Now about the ‘collective conscience’ construction itself, well, a text has many subtexts and the one relating to ‘collective conscience’ is perhaps the derivative of all pervasive angst about the man. In wordy judgments, such references are often. Another important subtext in such cases is the determination as to whether the case fits in the definition of rarest of rare. In this particular case, the judge while holding the case against the benchmark of rarest of rare could not have possibly overlooked the subtext of the widespread outrage and, therefore, not placed it in the league of rarest of rare. Once he made up his mind about its category, the natural corollary was the capital punishment. His thought process has been linear and conclusions straight. It is our interpretation that has been parabolic and convoluted.
There is one aspect of the narrative though that has gone horribly wrong. It is the total disconnect with the humane India. While the legal and political India did what they did to Guru, Indian humanity, however, did not cover itself with any glory. Guru was an Indian national and deserved to be given dignity in death. In executing him in the manner we did, we allowed a Pakistani Kasab and a Kashmiri Guru to die as comrade in arms. There were obviously no moral qualms in executing a Pakistani in the hush hush manner, but indeed there were, or should have been, in the case of an Indian.
When in life we have tirelessly sought to draw a distinction between a Pakistani terrorist and a Kashmiri militant; indigenous disenchantment and cross-border terror; inclusive kashmiriyat and talibanised Islam, there was no reason for us to let their death blur this distinction.
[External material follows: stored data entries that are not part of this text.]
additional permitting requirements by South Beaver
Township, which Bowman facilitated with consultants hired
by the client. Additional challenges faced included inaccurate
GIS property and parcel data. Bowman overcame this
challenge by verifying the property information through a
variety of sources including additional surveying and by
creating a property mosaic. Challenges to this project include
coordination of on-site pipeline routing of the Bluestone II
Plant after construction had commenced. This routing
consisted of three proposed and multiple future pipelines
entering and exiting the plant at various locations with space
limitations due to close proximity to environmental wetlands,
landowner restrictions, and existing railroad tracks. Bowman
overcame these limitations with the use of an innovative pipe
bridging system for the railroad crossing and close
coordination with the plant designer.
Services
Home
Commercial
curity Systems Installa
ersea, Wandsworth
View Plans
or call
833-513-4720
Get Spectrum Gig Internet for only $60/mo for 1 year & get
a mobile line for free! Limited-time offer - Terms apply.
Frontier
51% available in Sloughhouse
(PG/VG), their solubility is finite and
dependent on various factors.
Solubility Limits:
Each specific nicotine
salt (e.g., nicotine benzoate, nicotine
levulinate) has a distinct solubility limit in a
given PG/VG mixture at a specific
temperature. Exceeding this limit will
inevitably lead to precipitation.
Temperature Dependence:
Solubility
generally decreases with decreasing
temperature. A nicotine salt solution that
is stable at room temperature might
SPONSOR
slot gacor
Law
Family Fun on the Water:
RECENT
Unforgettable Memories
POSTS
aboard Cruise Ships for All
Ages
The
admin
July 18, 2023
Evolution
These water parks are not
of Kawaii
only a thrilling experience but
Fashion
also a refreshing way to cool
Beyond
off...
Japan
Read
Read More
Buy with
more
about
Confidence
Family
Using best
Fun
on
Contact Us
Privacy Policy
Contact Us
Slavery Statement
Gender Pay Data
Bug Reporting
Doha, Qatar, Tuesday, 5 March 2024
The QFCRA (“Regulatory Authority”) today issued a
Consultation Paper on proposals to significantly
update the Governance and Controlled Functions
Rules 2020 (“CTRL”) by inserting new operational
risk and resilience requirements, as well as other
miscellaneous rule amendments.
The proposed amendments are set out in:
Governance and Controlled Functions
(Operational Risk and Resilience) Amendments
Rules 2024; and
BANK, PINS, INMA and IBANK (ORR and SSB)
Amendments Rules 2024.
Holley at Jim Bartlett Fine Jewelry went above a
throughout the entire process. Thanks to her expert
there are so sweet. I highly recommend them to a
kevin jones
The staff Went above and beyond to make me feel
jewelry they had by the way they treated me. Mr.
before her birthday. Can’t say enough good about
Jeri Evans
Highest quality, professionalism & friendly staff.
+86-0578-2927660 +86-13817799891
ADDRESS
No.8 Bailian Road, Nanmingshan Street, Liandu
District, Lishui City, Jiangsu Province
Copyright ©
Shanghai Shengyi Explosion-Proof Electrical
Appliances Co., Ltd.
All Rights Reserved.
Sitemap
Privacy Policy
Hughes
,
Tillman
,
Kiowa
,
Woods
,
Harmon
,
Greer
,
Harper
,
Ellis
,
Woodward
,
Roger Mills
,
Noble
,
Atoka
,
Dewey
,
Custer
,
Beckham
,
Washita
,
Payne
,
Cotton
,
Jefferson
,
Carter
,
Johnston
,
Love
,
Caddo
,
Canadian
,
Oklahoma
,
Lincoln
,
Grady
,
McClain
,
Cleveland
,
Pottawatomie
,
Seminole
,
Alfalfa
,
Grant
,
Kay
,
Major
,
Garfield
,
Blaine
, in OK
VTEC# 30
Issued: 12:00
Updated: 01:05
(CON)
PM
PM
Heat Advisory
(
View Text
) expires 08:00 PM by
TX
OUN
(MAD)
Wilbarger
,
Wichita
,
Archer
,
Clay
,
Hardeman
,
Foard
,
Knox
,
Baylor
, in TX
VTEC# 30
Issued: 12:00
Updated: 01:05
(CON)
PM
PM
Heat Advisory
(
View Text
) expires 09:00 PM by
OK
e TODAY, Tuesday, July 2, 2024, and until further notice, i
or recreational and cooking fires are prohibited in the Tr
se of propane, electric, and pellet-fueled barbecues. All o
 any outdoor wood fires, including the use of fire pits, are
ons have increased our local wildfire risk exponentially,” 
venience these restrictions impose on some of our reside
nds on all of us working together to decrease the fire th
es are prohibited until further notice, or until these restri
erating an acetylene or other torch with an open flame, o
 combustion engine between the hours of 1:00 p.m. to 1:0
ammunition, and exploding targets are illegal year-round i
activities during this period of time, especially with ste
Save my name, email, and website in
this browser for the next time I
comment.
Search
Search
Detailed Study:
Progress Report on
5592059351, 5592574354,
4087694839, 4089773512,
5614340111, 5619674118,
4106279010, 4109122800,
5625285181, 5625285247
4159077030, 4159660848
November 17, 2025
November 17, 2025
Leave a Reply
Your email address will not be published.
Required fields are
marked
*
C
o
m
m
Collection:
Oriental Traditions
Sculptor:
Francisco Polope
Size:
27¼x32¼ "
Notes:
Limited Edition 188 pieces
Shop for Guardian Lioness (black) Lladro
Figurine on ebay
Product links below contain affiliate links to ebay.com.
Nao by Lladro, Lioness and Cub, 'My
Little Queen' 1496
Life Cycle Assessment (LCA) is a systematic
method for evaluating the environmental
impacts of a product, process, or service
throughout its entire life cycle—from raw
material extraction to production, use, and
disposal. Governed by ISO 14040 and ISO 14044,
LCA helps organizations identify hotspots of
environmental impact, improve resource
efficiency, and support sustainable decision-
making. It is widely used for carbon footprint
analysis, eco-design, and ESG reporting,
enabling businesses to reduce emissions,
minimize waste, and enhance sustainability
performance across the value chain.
Heavens would not have fallen, if his family had been allowed to have one last glimpse of the man. Even Guru would have died a satisfied death and, who knows, may have after all shown some remorse. In not allowing this final rendezvous to happen, we have shown the innate frailties of Indian democracy. The fault lines in our five-decade old nationhood, we so dreadfully fear, have been laid bare for the entire world to see. This has not diminished us. This has shamed us.
Nations like India can’t be brought to knees by random acts of many a Guru. They can very well be by the tunnel visioned thinking and the monochromatic ambition to gut fear emanating from the perceived unfulfilled aspirations of the people. But the discourse of fear can’t be invaded by the impulses of power. It can very well be by the symphony of love and language of civility. We allowed our apprehensions to cloud our judgment. We embedded a just act in the matrix of unjust in order to preempt unrest. We failed. If we had done the reverse, unrest may still have happened. But that would not have diminished us. Rather, it would have enhanced our stature. It would have shown to the world that even when we are pushed to the wall, we may lose everything but dignity and value for life.